■ Problem to solve ■
When a line of the entries contains the word "delete", report that line.

■ Available data ■
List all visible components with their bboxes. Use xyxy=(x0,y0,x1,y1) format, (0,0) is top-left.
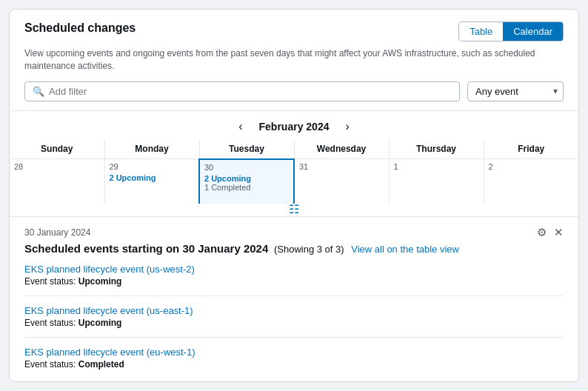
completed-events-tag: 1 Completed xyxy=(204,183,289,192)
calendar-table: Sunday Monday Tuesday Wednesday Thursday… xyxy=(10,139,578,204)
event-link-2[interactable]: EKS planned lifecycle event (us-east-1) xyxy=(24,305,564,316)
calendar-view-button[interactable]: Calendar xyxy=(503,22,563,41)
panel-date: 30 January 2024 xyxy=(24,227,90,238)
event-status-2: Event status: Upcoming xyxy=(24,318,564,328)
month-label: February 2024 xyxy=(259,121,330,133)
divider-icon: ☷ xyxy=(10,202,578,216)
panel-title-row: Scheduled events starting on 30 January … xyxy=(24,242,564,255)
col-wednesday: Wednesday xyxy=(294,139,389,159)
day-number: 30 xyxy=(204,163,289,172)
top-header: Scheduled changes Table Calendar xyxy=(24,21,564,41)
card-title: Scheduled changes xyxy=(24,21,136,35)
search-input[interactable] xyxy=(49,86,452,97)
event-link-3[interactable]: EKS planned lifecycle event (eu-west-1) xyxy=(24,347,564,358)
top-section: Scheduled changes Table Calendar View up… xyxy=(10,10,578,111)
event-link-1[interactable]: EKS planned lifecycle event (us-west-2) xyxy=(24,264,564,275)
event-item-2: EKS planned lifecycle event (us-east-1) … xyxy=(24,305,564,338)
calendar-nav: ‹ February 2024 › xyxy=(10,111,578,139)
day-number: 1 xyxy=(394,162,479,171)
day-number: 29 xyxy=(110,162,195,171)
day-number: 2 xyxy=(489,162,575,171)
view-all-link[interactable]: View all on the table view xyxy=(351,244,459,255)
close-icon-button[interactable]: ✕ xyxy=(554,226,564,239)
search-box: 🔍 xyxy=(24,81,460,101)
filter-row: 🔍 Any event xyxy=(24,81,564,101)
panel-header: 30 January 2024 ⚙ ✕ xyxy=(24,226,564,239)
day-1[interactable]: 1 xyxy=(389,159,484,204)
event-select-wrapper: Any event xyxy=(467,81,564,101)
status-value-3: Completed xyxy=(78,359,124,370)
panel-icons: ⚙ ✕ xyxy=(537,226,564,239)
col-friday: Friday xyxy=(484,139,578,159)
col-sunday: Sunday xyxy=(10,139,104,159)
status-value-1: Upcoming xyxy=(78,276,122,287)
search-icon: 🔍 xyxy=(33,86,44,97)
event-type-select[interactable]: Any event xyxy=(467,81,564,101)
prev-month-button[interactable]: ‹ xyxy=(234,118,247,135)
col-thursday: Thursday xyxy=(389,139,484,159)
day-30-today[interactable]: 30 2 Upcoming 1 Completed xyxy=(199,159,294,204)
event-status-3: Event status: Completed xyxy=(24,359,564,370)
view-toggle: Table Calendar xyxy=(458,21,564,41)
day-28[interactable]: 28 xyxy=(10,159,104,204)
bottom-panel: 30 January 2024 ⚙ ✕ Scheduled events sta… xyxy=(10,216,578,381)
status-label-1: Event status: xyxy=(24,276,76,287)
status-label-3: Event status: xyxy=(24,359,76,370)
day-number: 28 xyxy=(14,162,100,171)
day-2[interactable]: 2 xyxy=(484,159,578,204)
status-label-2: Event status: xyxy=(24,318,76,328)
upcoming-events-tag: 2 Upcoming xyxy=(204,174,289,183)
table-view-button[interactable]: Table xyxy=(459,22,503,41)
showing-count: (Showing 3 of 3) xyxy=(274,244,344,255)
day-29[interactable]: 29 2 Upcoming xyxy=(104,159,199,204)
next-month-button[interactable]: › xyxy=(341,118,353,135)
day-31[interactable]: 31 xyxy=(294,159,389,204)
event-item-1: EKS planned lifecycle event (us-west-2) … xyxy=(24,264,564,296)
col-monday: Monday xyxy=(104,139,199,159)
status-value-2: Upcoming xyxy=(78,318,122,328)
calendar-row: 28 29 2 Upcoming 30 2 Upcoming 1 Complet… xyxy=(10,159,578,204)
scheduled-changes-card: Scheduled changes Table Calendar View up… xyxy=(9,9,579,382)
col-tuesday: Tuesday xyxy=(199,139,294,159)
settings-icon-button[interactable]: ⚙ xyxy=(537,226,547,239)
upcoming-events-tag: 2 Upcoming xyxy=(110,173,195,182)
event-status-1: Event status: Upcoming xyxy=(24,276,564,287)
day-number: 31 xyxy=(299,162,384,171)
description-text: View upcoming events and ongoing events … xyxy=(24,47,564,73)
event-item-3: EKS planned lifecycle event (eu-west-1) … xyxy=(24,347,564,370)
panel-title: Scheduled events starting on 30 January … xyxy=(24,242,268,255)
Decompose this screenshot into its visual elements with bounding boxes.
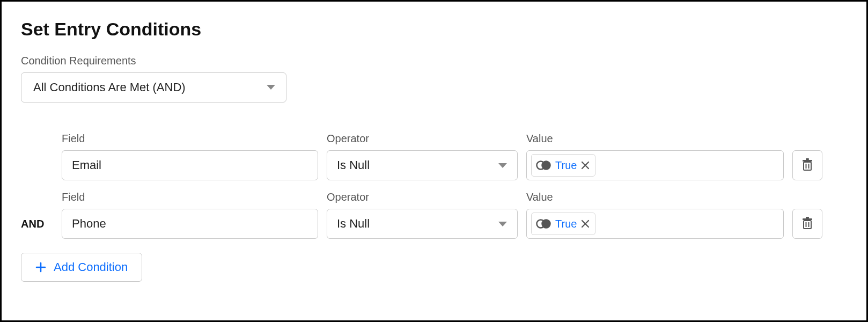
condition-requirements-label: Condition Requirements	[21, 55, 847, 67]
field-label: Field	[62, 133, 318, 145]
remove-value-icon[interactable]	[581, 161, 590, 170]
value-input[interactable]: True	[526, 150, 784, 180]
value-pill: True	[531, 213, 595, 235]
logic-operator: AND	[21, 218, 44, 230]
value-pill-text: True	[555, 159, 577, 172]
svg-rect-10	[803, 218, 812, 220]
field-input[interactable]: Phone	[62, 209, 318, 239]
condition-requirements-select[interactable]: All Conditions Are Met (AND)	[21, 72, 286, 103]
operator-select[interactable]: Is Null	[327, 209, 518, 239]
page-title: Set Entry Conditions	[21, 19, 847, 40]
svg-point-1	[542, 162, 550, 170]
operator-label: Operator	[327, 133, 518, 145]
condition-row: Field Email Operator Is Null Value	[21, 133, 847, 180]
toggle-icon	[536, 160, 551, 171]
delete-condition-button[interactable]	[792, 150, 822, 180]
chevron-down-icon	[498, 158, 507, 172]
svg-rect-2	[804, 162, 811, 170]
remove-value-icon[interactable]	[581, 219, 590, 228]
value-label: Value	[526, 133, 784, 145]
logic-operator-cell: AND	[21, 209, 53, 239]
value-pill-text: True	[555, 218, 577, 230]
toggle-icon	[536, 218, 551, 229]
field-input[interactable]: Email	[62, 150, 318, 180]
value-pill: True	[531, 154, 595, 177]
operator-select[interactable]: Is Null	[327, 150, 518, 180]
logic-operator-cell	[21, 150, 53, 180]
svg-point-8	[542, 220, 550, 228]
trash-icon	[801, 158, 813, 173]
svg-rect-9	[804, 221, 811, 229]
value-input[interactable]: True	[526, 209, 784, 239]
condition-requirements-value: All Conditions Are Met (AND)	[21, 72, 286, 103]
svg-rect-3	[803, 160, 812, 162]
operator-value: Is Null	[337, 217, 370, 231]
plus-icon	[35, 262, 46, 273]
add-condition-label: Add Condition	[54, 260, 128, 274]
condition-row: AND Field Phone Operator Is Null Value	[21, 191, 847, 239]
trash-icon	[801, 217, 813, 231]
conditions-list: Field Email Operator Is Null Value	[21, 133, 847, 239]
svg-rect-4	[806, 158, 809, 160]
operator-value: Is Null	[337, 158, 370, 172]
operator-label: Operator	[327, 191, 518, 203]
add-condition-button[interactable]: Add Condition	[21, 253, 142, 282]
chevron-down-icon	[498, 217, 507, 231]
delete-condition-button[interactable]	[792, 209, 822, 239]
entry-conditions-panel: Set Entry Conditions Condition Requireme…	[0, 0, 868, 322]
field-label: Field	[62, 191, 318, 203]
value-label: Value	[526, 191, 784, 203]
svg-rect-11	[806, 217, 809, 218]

...

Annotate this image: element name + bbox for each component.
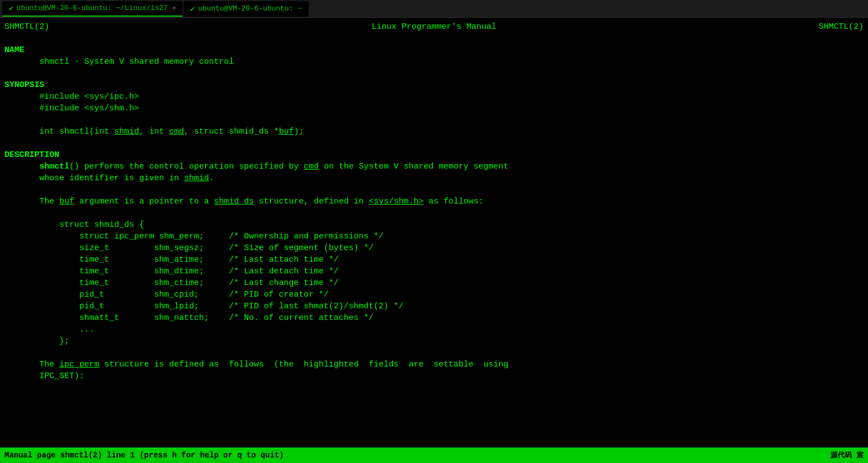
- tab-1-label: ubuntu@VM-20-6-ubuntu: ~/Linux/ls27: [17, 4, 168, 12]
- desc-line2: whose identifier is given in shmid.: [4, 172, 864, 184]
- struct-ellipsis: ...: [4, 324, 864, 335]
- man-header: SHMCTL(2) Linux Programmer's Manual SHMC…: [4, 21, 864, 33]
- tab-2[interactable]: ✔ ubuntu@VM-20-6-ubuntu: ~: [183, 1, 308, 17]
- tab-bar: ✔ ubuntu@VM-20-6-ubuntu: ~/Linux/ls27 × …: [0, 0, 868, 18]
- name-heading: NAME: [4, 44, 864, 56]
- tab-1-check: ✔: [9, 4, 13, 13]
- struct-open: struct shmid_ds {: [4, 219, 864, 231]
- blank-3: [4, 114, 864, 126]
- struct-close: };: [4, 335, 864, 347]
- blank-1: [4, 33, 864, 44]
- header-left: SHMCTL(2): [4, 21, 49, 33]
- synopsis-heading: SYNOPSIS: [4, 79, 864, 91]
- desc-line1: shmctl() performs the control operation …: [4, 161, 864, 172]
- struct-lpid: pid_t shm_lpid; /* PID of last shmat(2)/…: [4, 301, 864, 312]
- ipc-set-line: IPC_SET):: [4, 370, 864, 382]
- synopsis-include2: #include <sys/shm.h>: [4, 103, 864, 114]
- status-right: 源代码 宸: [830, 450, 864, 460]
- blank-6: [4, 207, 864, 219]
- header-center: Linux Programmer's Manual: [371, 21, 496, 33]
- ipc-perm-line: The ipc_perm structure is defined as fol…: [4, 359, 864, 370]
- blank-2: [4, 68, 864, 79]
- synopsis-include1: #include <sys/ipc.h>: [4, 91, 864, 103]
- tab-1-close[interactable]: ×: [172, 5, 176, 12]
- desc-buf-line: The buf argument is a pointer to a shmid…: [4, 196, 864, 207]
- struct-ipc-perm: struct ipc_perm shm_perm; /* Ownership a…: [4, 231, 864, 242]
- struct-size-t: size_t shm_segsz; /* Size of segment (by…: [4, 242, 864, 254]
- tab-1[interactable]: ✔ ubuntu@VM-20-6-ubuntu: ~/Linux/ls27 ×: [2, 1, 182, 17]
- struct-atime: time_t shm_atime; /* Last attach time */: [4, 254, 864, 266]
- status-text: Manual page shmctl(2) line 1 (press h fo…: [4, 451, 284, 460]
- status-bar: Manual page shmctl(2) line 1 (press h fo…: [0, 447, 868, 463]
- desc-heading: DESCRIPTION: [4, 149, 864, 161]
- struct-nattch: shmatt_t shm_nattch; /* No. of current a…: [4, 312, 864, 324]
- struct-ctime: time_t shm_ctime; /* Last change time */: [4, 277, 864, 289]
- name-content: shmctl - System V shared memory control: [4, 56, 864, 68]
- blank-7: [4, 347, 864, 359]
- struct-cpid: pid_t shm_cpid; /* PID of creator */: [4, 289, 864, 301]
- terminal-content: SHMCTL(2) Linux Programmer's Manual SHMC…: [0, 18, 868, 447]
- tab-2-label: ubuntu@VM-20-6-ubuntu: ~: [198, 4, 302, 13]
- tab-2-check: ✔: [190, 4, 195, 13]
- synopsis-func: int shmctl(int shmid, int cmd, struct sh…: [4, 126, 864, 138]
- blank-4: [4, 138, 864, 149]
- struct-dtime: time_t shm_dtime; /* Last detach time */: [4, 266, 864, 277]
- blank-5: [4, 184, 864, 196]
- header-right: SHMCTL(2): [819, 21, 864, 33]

■ Result ■
delete-condition-button[interactable]	[792, 150, 822, 180]
delete-condition-button[interactable]	[792, 209, 822, 239]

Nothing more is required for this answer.